BEGIN

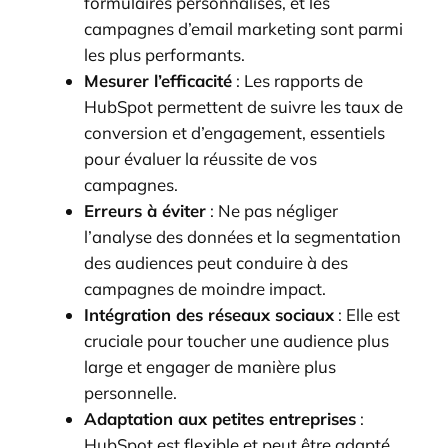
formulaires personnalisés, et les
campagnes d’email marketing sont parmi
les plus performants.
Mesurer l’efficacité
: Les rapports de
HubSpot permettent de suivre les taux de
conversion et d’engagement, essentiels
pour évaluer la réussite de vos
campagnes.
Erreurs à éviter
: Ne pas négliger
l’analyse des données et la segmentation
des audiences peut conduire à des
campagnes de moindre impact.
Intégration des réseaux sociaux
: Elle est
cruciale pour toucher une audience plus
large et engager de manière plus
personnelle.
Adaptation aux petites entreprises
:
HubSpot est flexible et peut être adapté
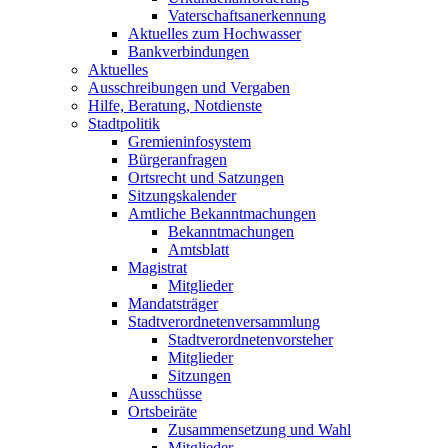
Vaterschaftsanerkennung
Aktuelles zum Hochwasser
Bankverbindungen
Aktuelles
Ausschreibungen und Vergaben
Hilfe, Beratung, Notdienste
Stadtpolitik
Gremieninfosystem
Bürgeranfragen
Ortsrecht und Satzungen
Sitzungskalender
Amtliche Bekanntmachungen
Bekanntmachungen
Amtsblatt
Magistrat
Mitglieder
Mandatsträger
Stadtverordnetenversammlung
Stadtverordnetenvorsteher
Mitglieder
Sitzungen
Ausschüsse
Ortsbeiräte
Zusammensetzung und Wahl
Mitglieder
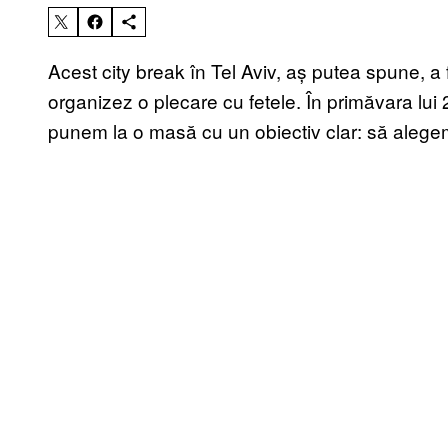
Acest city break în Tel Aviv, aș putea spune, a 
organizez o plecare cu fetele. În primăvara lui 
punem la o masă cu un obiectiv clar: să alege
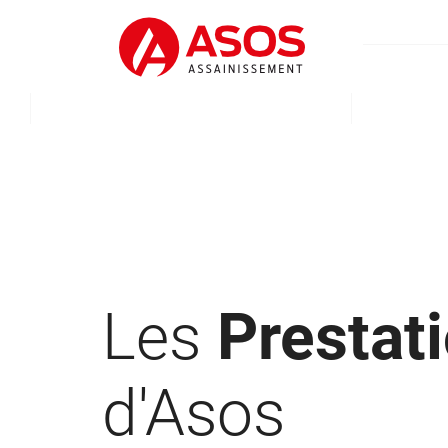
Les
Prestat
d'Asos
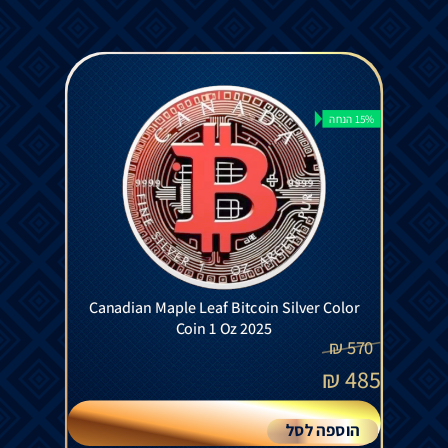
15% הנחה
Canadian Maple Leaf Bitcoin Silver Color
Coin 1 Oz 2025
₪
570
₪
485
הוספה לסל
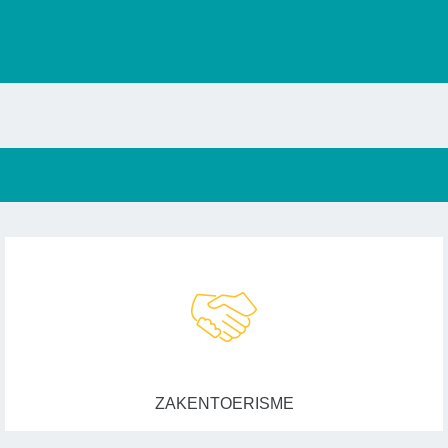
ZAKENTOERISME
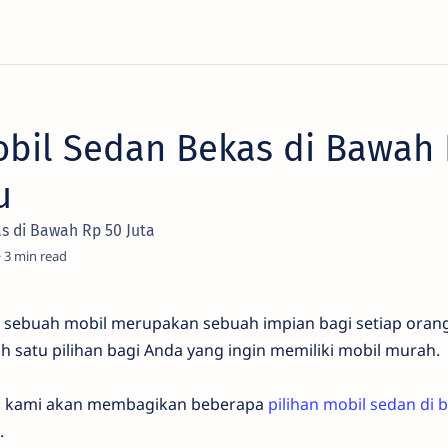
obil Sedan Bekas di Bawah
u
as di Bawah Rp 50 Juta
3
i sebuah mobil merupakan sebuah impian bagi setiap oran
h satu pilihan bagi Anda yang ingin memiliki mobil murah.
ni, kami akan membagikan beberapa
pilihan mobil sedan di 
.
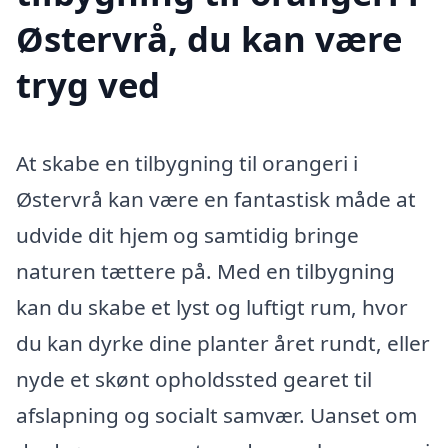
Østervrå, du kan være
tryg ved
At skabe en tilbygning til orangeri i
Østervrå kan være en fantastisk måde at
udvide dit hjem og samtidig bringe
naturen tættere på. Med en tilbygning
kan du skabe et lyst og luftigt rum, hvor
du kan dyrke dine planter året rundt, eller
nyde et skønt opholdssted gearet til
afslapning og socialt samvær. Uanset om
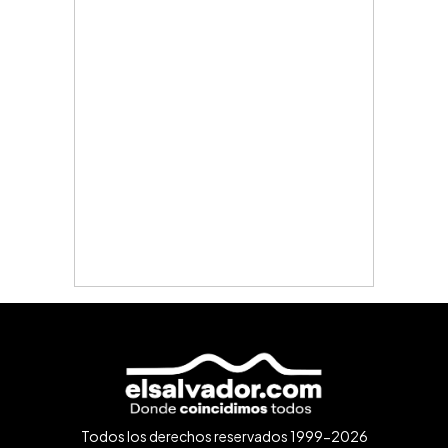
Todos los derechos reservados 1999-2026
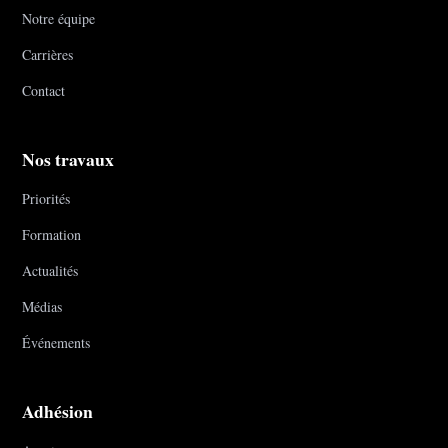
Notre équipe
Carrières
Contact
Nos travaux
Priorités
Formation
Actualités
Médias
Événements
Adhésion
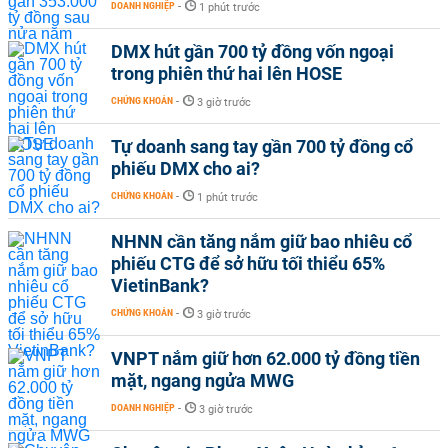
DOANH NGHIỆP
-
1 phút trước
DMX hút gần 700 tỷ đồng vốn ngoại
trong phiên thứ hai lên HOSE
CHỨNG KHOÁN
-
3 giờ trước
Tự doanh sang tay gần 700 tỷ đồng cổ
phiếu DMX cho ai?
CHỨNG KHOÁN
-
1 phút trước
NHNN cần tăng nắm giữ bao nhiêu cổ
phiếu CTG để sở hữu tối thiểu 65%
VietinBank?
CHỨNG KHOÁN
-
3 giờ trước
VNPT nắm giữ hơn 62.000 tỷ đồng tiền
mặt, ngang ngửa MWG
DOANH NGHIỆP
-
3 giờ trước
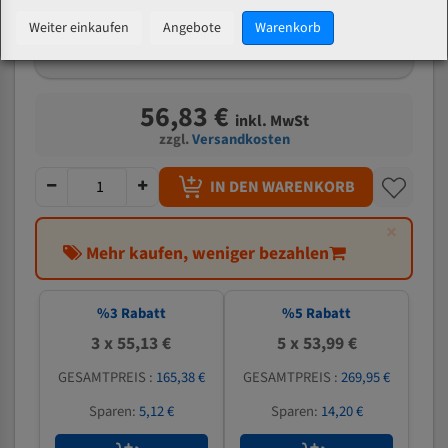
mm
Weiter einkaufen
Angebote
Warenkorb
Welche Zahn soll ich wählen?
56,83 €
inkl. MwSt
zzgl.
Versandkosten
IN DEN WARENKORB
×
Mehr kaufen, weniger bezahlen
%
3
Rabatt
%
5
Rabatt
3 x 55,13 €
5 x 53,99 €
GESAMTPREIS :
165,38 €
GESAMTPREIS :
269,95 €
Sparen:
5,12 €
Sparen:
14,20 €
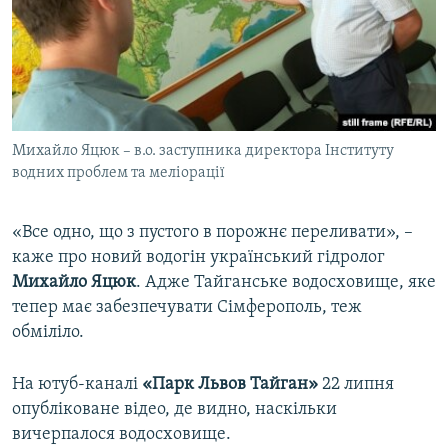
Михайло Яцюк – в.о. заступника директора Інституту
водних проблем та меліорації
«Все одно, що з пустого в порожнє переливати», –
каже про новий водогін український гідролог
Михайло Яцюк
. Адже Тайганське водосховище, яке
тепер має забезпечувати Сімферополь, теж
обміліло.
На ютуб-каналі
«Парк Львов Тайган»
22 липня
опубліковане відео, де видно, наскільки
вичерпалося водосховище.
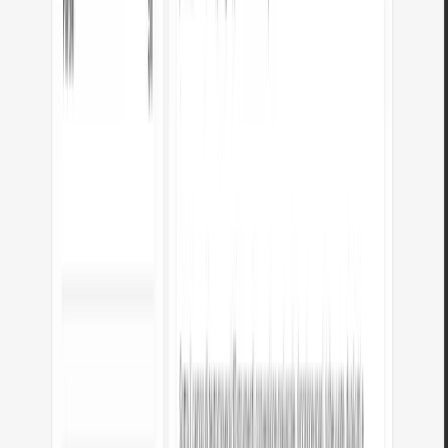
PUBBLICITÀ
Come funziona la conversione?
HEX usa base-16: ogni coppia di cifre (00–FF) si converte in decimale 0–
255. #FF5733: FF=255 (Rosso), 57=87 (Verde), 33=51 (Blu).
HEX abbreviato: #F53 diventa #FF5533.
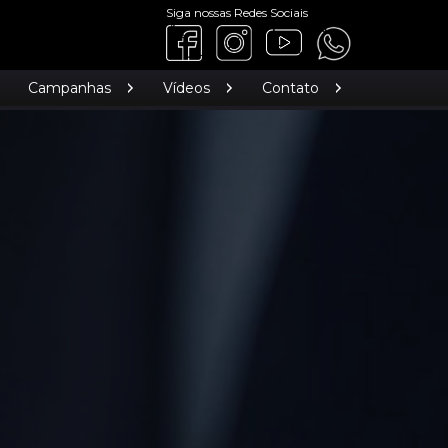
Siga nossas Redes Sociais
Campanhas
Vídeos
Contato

END

• **What to do**: Give back the records exactly, minus any pictures.

• **Task result**:
formulaires personnalisés, et les
campagnes d’email marketing sont parmi
les plus performants.
Mesurer l’efficacité
: Les rapports de
HubSpot permettent de suivre les taux de
conversion et d’engagement, essentiels
pour évaluer la réussite de vos
campagnes.
Erreurs à éviter
: Ne pas négliger
l’analyse des données et la segmentation
des audiences peut conduire à des
campagnes de moindre impact.
Intégration des réseaux sociaux
: Elle est
cruciale pour toucher une audience plus
large et engager de manière plus
personnelle.
Adaptation aux petites entreprises
:
HubSpot est flexible et peut être adapté
Vaterschaftsanerkennung
Aktuelles zum Hochwasser
Bankverbindungen
Aktuelles
Ausschreibungen und Vergaben
Hilfe, Beratung, Notdienste
Stadtpolitik
Gremieninfosystem
Bürgeranfragen
Ortsrecht und Satzungen
Sitzungskalender
Amtliche Bekanntmachungen
Bekanntmachungen
Amtsblatt
Magistrat
Mitglieder
Mandatsträger
Stadtverordnetenversammlung
Stadtverordnetenvorsteher
Mitglieder
Sitzungen
Ausschüsse
Ortsbeiräte
Zusammensetzung und Wahl
Mitglieder
Acest city break în Tel Aviv, aș putea spune, a 
organizez o plecare cu fetele. În primăvara lui 
punem la o masă cu un obiectiv clar: să alege
Les
Prestat
d'Asos
15% הנחה
Canadian Maple Leaf Bitcoin Silver Color
Coin 1 Oz 2025
₪
570
₪
485
הוספה לסל
ZAKENTOERISME
obil Sedan Bekas di Bawah
u
as di Bawah Rp 50 Juta
3
i sebuah mobil merupakan sebuah impian bagi setiap oran
h satu pilihan bagi Anda yang ingin memiliki mobil murah.
ni, kami akan membagikan beberapa
pilihan mobil sedan di 
.
Østervrå, du kan være
tryg ved
At skabe en tilbygning til orangeri i
Østervrå kan være en fantastisk måde at
udvide dit hjem og samtidig bringe
naturen tættere på. Med en tilbygning
kan du skabe et lyst og luftigt rum, hvor
du kan dyrke dine planter året rundt, eller
nyde et skønt opholdssted gearet til
afslapning og socialt samvær. Uanset om
Todos los derechos reservados 1999-2026
Notre équipe
Carrières
Contact
Nos travaux
Priorités
Formation
Actualités
Médias
Événements
Adhésion
DOANH NGHIỆP
-
1 phút trước
DMX hút gần 700 tỷ đồng vốn ngoại
trong phiên thứ hai lên HOSE
CHỨNG KHOÁN
-
3 giờ trước
Tự doanh sang tay gần 700 tỷ đồng cổ
phiếu DMX cho ai?
CHỨNG KHOÁN
-
1 phút trước
NHNN cần tăng nắm giữ bao nhiêu cổ
phiếu CTG để sở hữu tối thiểu 65%
VietinBank?
CHỨNG KHOÁN
-
3 giờ trước
VNPT nắm giữ hơn 62.000 tỷ đồng tiền
mặt, ngang ngửa MWG
DOANH NGHIỆP
-
3 giờ trước
mm
Weiter einkaufen
Angebote
Warenkorb
Welche Zahn soll ich wählen?
56,83 €
inkl. MwSt
zzgl.
Versandkosten
IN DEN WARENKORB
×
Mehr kaufen, weniger bezahlen
%
3
Rabatt
%
5
Rabatt
3 x 55,13 €
5 x 53,99 €
GESAMTPREIS :
165,38 €
GESAMTPREIS :
269,95 €
Sparen:
5,12 €
Sparen:
14,20 €
Михайло Яцюк – в.о. заступника директора Інституту
водних проблем та меліорації
«Все одно, що з пустого в порожнє переливати», –
каже про новий водогін український гідролог
Михайло Яцюк
. Адже Тайганське водосховище, яке
тепер має забезпечувати Сімферополь, теж
обміліло.
На ютуб-каналі
«Парк Львов Тайган»
22 липня
опубліковане відео, де видно, наскільки
вичерпалося водосховище.
PUBBLICITÀ
Come funziona la conversione?
HEX usa base-16: ogni coppia di cifre (00–FF) si converte in decimale 0–
255. #FF5733: FF=255 (Rosso), 57=87 (Verde), 33=51 (Blu).
HEX abbreviato: #F53 diventa #FF5533.
Siga nossas Redes Sociais
Campanhas
Vídeos
Contato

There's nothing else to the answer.